**How to complete this task**
Set down every entry exactly as it was written.

Collected data entries:
============

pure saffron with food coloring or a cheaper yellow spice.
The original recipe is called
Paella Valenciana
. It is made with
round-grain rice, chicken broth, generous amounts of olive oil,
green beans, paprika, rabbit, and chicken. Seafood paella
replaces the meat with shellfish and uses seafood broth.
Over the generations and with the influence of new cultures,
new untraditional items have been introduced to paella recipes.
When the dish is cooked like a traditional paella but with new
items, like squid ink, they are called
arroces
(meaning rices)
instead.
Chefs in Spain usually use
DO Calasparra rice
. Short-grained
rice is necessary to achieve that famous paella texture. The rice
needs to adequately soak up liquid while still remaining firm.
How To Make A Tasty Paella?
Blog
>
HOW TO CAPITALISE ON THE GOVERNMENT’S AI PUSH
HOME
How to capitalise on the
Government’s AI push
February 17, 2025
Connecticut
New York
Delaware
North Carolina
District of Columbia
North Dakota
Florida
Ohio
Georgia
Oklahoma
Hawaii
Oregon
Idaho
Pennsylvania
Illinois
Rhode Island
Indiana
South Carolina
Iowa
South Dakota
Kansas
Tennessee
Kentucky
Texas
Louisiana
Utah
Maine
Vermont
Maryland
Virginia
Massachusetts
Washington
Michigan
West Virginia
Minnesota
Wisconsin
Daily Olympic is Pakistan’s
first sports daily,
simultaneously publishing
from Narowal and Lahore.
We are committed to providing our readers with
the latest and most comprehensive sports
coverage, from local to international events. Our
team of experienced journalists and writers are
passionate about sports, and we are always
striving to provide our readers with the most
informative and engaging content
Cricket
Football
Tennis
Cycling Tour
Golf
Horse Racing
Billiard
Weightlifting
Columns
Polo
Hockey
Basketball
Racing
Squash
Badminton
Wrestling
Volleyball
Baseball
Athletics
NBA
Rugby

============

**Exercise response**
pure saffron with food coloring or a cheaper yellow spice.
The original recipe is called
Paella Valenciana
. It is made with
round-grain rice, chicken broth, generous amounts of olive oil,
green beans, paprika, rabbit, and chicken. Seafood paella
replaces the meat with shellfish and uses seafood broth.
Over the generations and with the influence of new cultures,
new untraditional items have been introduced to paella recipes.
When the dish is cooked like a traditional paella but with new
items, like squid ink, they are called
arroces
(meaning rices)
instead.
Chefs in Spain usually use
DO Calasparra rice
. Short-grained
rice is necessary to achieve that famous paella texture. The rice
needs to adequately soak up liquid while still remaining firm.
How To Make A Tasty Paella?
Blog
>
HOW TO CAPITALISE ON THE GOVERNMENT’S AI PUSH
HOME
How to capitalise on the
Government’s AI push
February 17, 2025
Connecticut
New York
Delaware
North Carolina
District of Columbia
North Dakota
Florida
Ohio
Georgia
Oklahoma
Hawaii
Oregon
Idaho
Pennsylvania
Illinois
Rhode Island
Indiana
South Carolina
Iowa
South Dakota
Kansas
Tennessee
Kentucky
Texas
Louisiana
Utah
Maine
Vermont
Maryland
Virginia
Massachusetts
Washington
Michigan
West Virginia
Minnesota
Wisconsin
Daily Olympic is Pakistan’s
first sports daily,
simultaneously publishing
from Narowal and Lahore.
We are committed to providing our readers with
the latest and most comprehensive sports
coverage, from local to international events. Our
team of experienced journalists and writers are
passionate about sports, and we are always
striving to provide our readers with the most
informative and engaging content
Cricket
Football
Tennis
Cycling Tour
Golf
Horse Racing
Billiard
Weightlifting
Columns
Polo
Hockey
Basketball
Racing
Squash
Badminton
Wrestling
Volleyball
Baseball
Athletics
NBA
Rugby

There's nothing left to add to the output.